L’Association française des juristes démocrates (AFJD)
À la Libération, un groupe de juristes issus de la Résistance – René Cassin, Joë Nordmann, Léo Matarasso ou Pierre Cot – et animés par la volonté de mener un combat progressiste dans le domaine du droit, en faveur de la démocratie et des droits de l’homme, créent l’Association internationale des juristes démocrates (AIJD), dont est issue l’Association française des juristes démocrates (AFJD).
René Cassin est le fondateur de l’AIJD et son premier président. Regroupant des juristes de toutes les parties du monde et de tous horizons professionnels, l’association est un lieu de combats anti-colonial, d’opposition à la guerre du Vietnam ou aux dictatures d’Amérique latine, de Grèce et du Portugal.
Arnaud Lyon-Caen devint le vice-président de l’AFJD dans les années 1990, lorsqu’elle se détacha de l’AIJD, et le resta jusqu’à sa mort en 2011. Il en fut le représentant à la Commission nationale consultative des droits de l’homme jusqu’en 2009. L’AFJD a également participé à plusieurs sous-commissions de la CNCDH, s’impliquant dans les questions internationales, de droit humanitaire et la lutte contre le racisme.
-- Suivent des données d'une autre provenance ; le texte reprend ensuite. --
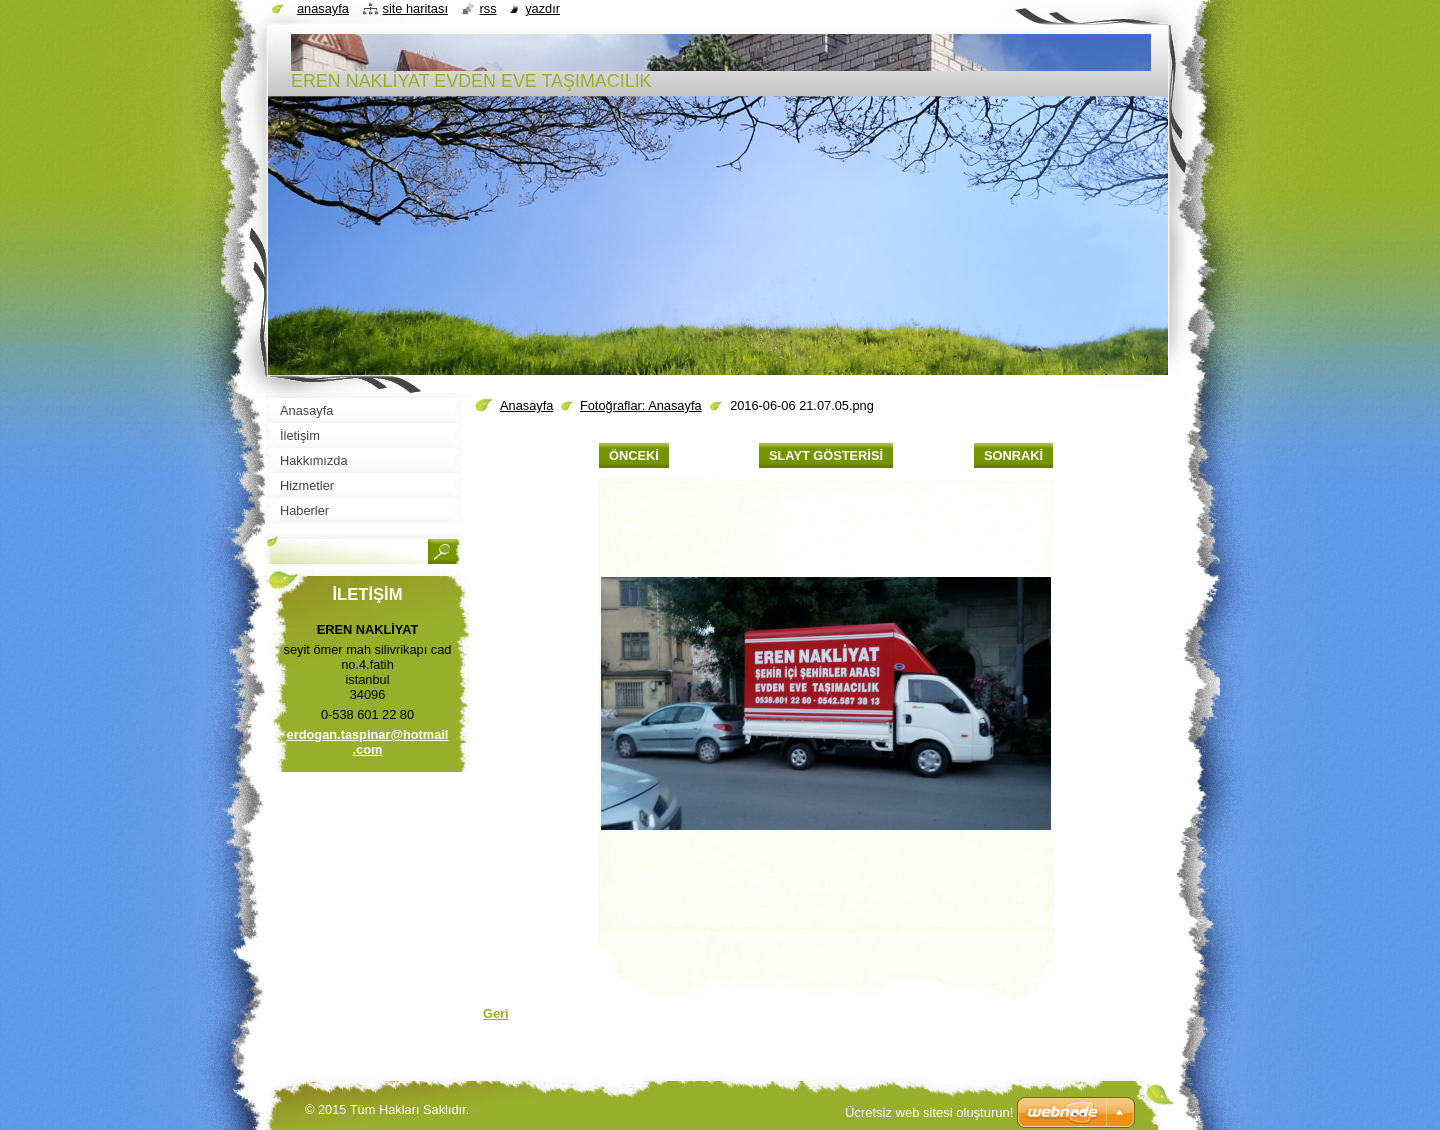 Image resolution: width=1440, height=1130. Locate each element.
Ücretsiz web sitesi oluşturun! (929, 1112)
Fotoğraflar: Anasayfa (641, 405)
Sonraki (1013, 455)
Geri (496, 1013)
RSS (488, 8)
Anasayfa (526, 405)
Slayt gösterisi (826, 455)
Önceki (634, 455)
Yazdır (542, 8)
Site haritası (415, 8) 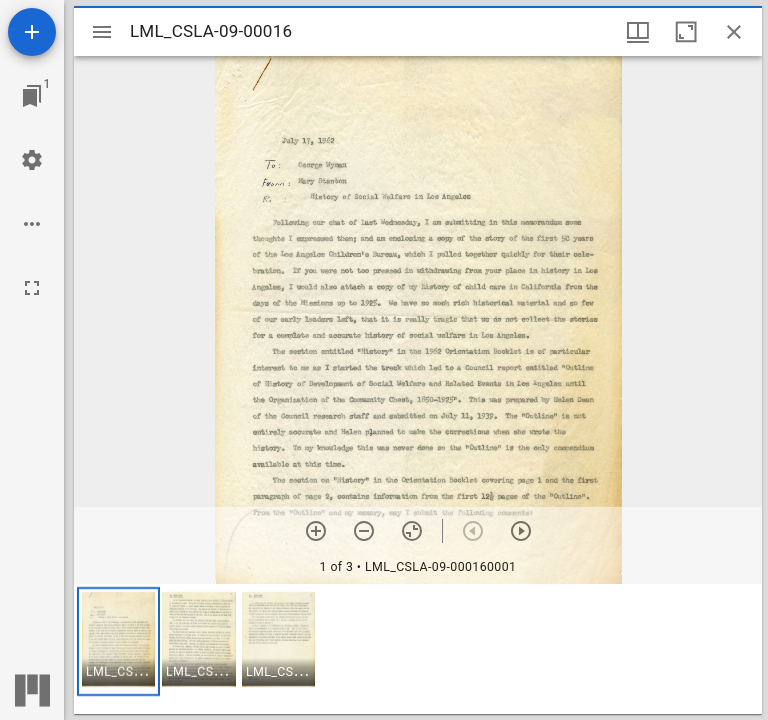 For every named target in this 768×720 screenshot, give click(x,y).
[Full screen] (32, 288)
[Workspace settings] (32, 160)
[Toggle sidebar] (102, 32)
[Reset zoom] (412, 531)
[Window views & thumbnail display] (638, 32)
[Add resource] (32, 32)
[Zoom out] (364, 531)
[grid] (418, 649)
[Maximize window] (686, 32)
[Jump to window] (32, 96)
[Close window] (734, 32)
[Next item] (521, 531)
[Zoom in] (316, 531)
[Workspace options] (32, 224)
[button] (118, 641) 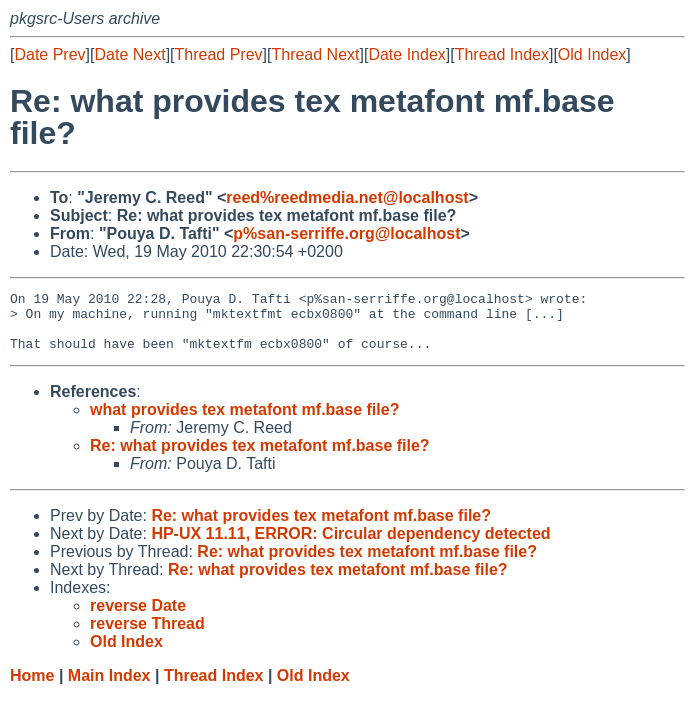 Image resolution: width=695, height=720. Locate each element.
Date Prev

L’association a notamment rédigé une note concernant les questions du Comité des droits économiques, sociaux et culturels, lors de l’examen du 3e rapport périodique du Pacte international relatif aux droits économiques, sociaux et culturels. L’AFJD est aujourd’hui membre de l’Association européenne des juristes pour la démocratie et les droits de l’homme dans le monde. Elle est présidée par Isabelle Réghi, magistrate honoraire.
L’association a pour objet de réunir les juristes et praticiens du droit (avocats, magistrats, enseignants-chercheurs, juristes) qui se proposent d’oeuvrer à la défense et au développement des libertés publiques et individuelles, à la réalisation d’une justice démocratique, au respect des droits de l’homme, notamment à la lutte contre le racisme, tant au plan national qu’international.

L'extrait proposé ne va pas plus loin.